Go through the entries below and copy each line containing the word "more".

*** Opening of Input for this task ***

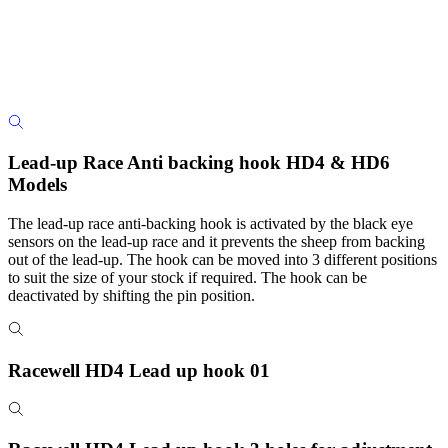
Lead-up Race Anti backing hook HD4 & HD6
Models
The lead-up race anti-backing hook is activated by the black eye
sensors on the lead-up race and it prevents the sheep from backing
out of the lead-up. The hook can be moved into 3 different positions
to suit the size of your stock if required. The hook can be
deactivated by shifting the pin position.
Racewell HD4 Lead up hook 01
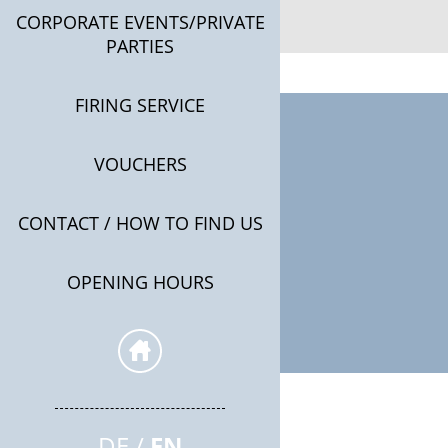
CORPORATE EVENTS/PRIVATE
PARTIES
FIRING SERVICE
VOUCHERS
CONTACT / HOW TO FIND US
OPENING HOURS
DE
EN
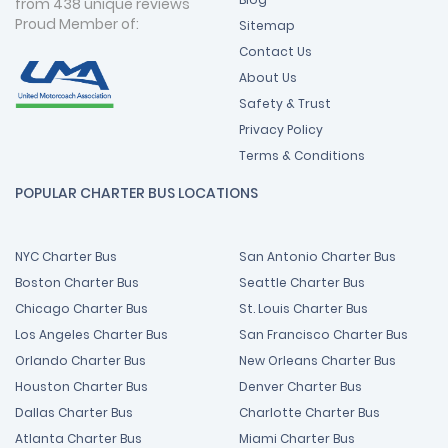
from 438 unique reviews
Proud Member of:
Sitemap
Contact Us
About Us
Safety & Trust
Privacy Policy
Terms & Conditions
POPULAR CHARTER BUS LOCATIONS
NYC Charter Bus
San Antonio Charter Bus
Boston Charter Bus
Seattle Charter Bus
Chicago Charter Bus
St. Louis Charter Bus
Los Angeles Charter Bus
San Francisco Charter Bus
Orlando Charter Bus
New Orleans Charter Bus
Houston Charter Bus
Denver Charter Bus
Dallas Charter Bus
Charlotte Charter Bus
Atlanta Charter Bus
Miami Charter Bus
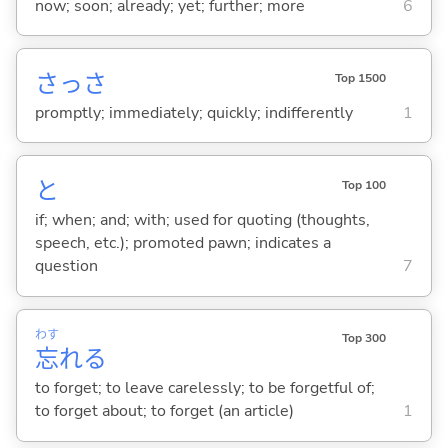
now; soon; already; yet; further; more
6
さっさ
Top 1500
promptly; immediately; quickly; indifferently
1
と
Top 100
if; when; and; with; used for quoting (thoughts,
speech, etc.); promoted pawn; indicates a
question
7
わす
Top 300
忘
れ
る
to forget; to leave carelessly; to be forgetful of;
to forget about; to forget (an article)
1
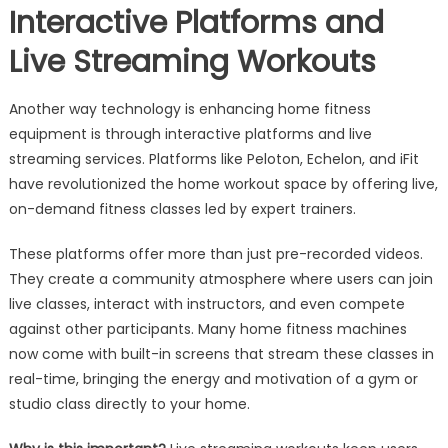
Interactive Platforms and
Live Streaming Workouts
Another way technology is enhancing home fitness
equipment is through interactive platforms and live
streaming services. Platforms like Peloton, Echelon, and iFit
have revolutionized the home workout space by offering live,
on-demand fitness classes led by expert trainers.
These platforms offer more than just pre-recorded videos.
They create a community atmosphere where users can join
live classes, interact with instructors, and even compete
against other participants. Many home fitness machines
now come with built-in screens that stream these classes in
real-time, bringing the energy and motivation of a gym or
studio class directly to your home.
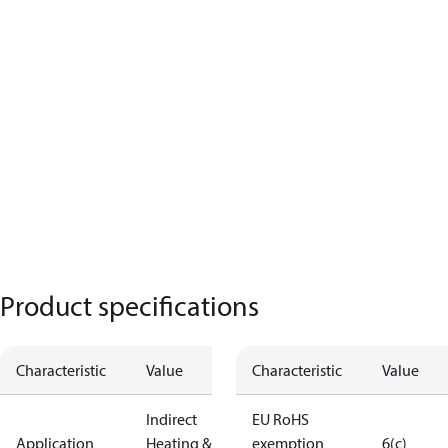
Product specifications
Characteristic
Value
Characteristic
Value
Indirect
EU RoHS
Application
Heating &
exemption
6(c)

*** Close of Input for this task ***

▸ **The completed task**
now; soon; already; yet; further; more
These platforms offer more than just pre-recorded videos.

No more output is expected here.